Hitman30.09.2016, Michael Krosta

Im Test: Ein Klonkiller auf dem Bauernhof

Mit der fünften Episode schließen viele Entwickler eigentlich ihre Staffel ab. Nicht so IO Interactive, denn die Dänen schicken ihren Hitman (ab 18,80€ bei kaufen) vor dem bevorstehenden Finale in Japan noch auf eine Farm nach Colorado, wo gleich vier Zielpersonen von der ICA zum Abschuss freigegeben werden. Und auch die Story nimmt langsam wieder Fahrt auf...

Bedrohungen überall

Bisher präsentierten sich die Schauplätze immer als eine Mischung aus öffentlichen Bereichen und abgeriegelten Arealen, zu denen man nur unter bestimmten Voraussetzungen Zugang bekommen konnte. Das ist auf dem weitläufigen Farmgelände in Colorado mit seinen Scheunen, Lagerräumenn und dem mehrstöckigen Haus inklusive Folterkeller anders – zumindest ein bisschen: Zivilisten gibt es hier keine. Stattdessen findet sich eine Ansammlung von Mitgliedern diverser Milizen, Spezialeinheiten, Sprengstoffexperten und Hacker-Gruppen, die zusammen mit den vier Schlüsselpersonen offenbar alle ein gemeinsames Ziel verfolgen.

Das Farmgelände in Colorado ist sehr weitläufig.
Trotzdem bleibt das Element der abgesperrten Bereiche erhalten: Obwohl alle an einem Strang ziehen, verwehren einem die Elite-Truppen z.B. den Zutritt als einfacher Wachposten und auch als Hacker-Nerd hat man nicht überall Zutritt.
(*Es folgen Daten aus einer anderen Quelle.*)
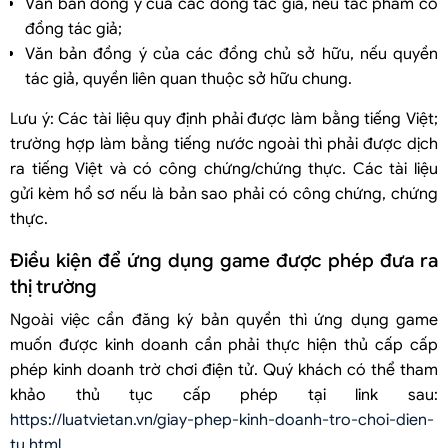
Văn bản đồng ý của các đồng tác giả, nếu tác phẩm có
đồng tác giả;
Văn bản đồng ý của các đồng chủ sở hữu, nếu quyền
tác giả, quyền liên quan thuộc sở hữu chung.
Lưu ý: Các tài liệu quy định phải được làm bằng tiếng Việt;
trường hợp làm bằng tiếng nước ngoài thì phải được dịch
ra tiếng Việt và có công chứng/chứng thực. Các tài liệu
gửi kèm hồ sơ nếu là bản sao phải có công chứng, chứng
thực.
Điều kiện để ứng dụng game được phép đưa ra
thị trường
Ngoài việc cần đăng ký bản quyền thì ứng dụng game
muốn được kinh doanh cần phải thực hiện thủ cấp cấp
phép kinh doanh trờ chơi điện tử. Quý khách có thể tham
khảo thủ tục cấp phép tại link sau:
https://luatvietan.vn/giay-phep-kinh-doanh-tro-choi-dien-
tu.html
.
Allerdings kann man sich mit vielen Verkleidungen schon recht frei auf dem Farmgelände bewegen, muss dabei aber weiter die Augen nach markierten Personen offen halten, bei denen man sich verdächtig machen könnte.

Bekannte Methoden  

Hier helfen wieder die bewährten Standardmethoden: Entweder sorgt man dafür, ihnen aus dem Weg zu gehen. Oder man lenkt sie gezielt ab, indem man wieder einmal Waschbecken überflutet, das Radio einschaltet oder Gegenstände wie Getränkedosen sowie Obst wirft, um sie von ihrer Position wegzulocken und im Idealfall ungestört außer Gefecht zu setzen. Ob man dazu tödliche Gewalt anwendet oder es gnädig angeht, bleibt einem selbst überlassen, wobei Opfer abseits der Zielpersonen für die Abschlussbewertung nicht unbedingt hilfreich sind.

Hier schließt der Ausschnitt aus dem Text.